TEIC / TEI

The Text Encoding Initiative Guidelines
https://www.tei-c.org
Other
271 stars 88 forks source link

build fails due to `rnv` out of memory #2239

Closed sydb closed 2 years ago

sydb commented 2 years ago

This makes no sense (to me) at all. Both in my local system (where I can test things) and on Jenkins2 (UVic, where I can’t) the build is failing because the rnv command is reporting “error: out of memory” both on p5.xml (which is quite huge) and on testplus.xml (which is < 300 lines long, although to be fair, the schema it is validating against is huge).

So I tried creating a 1-line schema and a 1-line XML instance to validate against it. On my system rnv reported “error: out of memory” even for these tiny files!

I am running version 1.7.8 of rnv on my system, Jenkins2 is running version 1.8.0.

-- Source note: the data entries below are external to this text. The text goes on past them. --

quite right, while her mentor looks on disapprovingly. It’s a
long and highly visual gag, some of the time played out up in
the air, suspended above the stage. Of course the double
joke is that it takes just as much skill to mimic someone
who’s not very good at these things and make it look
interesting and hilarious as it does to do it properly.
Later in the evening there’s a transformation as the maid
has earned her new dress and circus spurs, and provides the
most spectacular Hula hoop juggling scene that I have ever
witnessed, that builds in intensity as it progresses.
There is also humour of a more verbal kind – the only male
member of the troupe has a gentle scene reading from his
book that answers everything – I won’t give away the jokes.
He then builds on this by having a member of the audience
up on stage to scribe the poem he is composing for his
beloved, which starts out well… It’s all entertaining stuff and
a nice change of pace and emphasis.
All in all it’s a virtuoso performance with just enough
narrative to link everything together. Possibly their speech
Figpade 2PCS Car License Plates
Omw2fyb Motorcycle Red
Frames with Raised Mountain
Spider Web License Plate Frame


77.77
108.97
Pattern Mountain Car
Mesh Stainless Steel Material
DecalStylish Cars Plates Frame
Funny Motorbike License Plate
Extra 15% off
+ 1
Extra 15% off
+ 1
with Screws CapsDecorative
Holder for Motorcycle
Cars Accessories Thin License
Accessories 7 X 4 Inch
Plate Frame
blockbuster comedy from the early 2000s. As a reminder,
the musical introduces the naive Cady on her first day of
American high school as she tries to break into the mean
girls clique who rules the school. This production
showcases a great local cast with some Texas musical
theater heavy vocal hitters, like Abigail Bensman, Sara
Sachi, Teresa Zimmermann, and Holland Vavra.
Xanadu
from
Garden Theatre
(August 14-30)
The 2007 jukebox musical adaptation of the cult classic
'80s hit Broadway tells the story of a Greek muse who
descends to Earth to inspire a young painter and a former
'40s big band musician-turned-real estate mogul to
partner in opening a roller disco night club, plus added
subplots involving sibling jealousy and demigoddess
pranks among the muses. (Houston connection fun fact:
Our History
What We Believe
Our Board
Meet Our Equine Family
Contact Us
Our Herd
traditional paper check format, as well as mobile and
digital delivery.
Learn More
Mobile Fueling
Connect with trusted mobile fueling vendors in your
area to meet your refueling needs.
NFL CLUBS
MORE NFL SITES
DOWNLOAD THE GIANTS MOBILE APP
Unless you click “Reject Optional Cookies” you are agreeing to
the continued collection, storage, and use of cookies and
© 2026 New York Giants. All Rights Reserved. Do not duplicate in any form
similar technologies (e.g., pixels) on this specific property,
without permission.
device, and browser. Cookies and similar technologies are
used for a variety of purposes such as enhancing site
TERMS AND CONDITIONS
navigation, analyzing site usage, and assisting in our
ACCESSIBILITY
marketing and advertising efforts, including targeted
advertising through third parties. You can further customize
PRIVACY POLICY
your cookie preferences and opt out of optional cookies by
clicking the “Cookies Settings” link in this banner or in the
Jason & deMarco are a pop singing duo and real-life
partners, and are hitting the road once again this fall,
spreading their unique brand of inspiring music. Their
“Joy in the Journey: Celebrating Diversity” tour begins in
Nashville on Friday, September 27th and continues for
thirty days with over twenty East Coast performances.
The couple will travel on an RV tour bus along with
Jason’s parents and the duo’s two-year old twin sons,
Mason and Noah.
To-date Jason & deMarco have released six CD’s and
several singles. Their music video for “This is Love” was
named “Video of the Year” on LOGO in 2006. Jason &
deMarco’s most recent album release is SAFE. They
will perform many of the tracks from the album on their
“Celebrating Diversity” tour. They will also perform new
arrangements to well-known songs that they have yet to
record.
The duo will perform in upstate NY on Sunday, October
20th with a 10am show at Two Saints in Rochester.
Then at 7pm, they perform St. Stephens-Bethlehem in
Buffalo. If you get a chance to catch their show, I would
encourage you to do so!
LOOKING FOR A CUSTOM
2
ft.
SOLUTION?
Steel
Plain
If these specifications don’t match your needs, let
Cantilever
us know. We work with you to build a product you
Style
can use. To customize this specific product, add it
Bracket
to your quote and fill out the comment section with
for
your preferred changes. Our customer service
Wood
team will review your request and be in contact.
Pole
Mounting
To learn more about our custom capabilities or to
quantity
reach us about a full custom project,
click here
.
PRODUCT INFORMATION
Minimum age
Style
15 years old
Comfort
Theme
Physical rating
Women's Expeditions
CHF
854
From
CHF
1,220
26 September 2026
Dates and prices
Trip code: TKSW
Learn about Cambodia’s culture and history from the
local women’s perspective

martindholmes commented 2 years ago

This is my experience too, with version 1.7.8 and version 1.8.0 (I'm not sure how I got that one). I don't think rnv itself has changed, so I'm at a loss. Is it possible that something in make itself has changed, causing rnv to be called with less memory available to it?

sydb commented 2 years ago

I don’t think make has anything to do with it, as I tested against a tiny RNC and XML file outside of the Make environment (just directly on the commandline).

hcayless commented 2 years ago

Presumably it's the size of the schema rather than the file being validated that's the problem. It may be time to start throwing some stuff overboard.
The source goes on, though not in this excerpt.